Le tecniche utilizzate nelle analisi scientifiche
La soluzione al mistero attorno all’omicidio Gambirasio deve molto alle tecniche avanzate impiegate nell’analisi genetica applicata ai reperti rinvenuti sulla scena del crimine. In particolare sono stati utilizzati polimorfismi Short Tandem Repeats , ovvero sequenze brevi ripetute consecutivamente presenti nei cromosomi umani utilissime per distinguere individui diversi grazie alle loro variazioni numeriche tra le persone analizzate.
Nel caso specifico sono stati analizzati ben ventiquattro marcatori STR autosomici insieme ad ulteriori dodici marcatori sul cromosoma X ed altri sedici sul cromosoma Y; complessivamente quindi ci troviamo davanti ad un totale impressionante pari a cinquantadue marcatori analizzati – cifra considerata enorme rispetto agli standard internazionali dove solitamente ne vengono richiesti almeno quindici o sedici per garantire affidabilità nelle indagini forensi.
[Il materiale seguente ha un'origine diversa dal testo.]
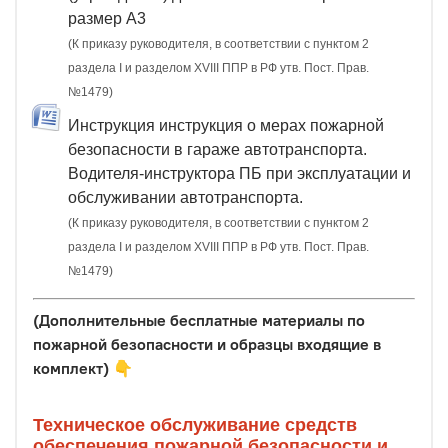
размер А3
(К приказу руководителя, в соответствии с пунктом 2
раздела I и разделом XVIII ППР в РФ утв. Пост. Прав.
№1479)
Инструкция инструкция о мерах пожарной
безопасности в гараже автотранспорта.
Водителя-инструктора ПБ при эксплуатации и
обслуживании автотранспорта.
(К приказу руководителя, в соответствии с пунктом 2
раздела I и разделом XVIII ППР в РФ утв. Пост. Прав.
№1479)
(Дополнительные бесплатные материалы по
пожарной безопасности и образцы входящие в
комплект)
👇
Техническое обслуживание средств
обеспечения пожарной безопасности и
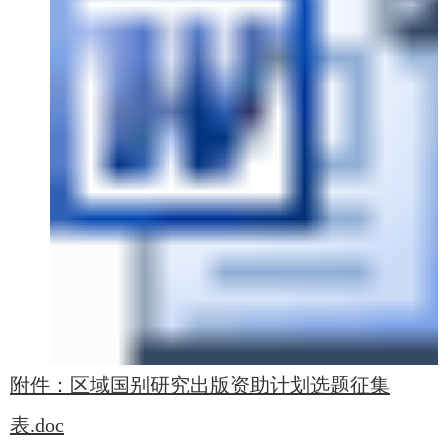
附件：区域国别研究出版资助计划选题征集
表.doc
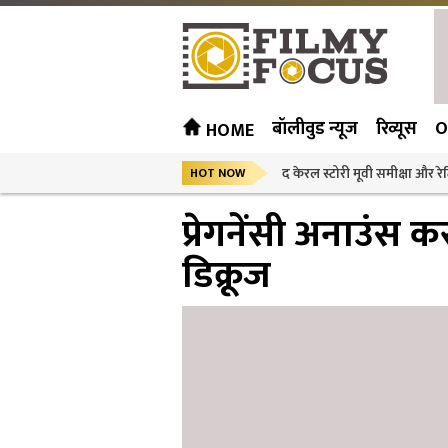
बॉलीवुड न्यूज
रिव्यूस
O
HOME
द केरल स्टोरी मूवी समीक्षा और रेट
HOT NOW
प्रेगनेंसी अनाउंस क
डिक्रूज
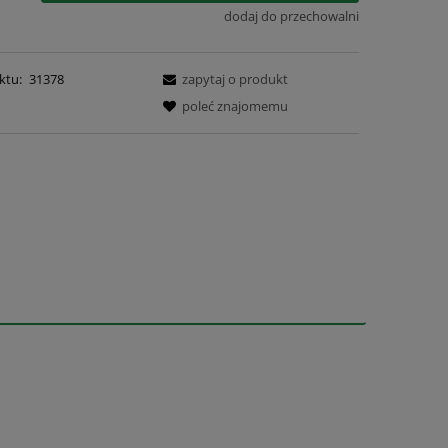
dodaj do przechowalni
ktu:
31378
zapytaj o produkt
poleć znajomemu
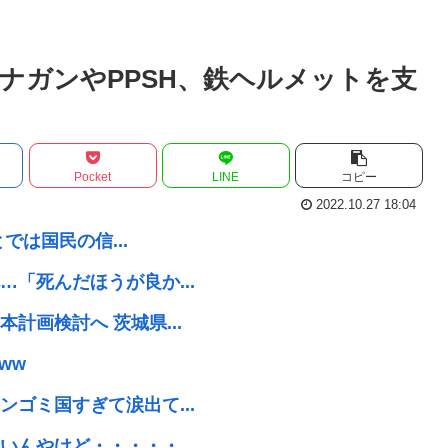
ナガンやPPSH、鉄ヘルメットを支
Pocket
LINE
コピー
2022.10.27 18:04
では国民の信...
「死んだほうが良か...
計画検討へ 茨城県...
ww
ゴミ国すぎて涙出て...
んやけど・・・・・...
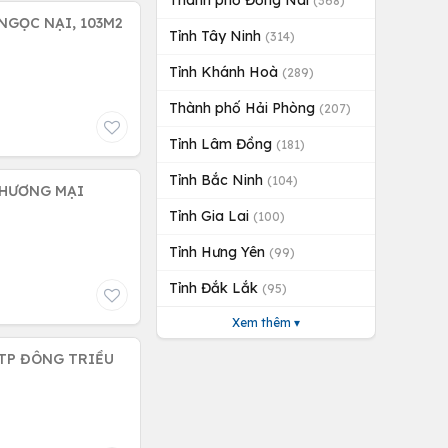
Thành phố Đồng Nai
(368)
NGỌC NẠI, 103M2
Tỉnh Tây Ninh
(314)
Tỉnh Khánh Hoà
(289)
Thành phố Hải Phòng
(207)
Tỉnh Lâm Đồng
(181)
Tỉnh Bắc Ninh
(104)
 THƯƠNG MẠI
Tỉnh Gia Lai
(100)
Tỉnh Hưng Yên
(99)
Tỉnh Đắk Lắk
(95)
Xem thêm ▾
 TP ĐÔNG TRIỀU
Queste metodologie consentono anche amplificazioni significative anche quando ci siano quantità minime disponibili , permettendo così rilevamenti accurati anche quando i campioni siano ridotti sotto i cento picogrammi/microlitro – situazione verificatasi proprio col reperto relativo ad Ignoto 1 dove erano presenti oltre duemila picogrammi/microlitro sufficientemente adeguati alle necessarie verifiche scientifiche.
Inoltre ogni singola analisi effettuata sui vari campioni ottenuti fu ripetuta usando kit diversi aumentando così non solo numero ma pure attendibilità dei risultati finalizzati all’identificazione definitiva dell’assassino.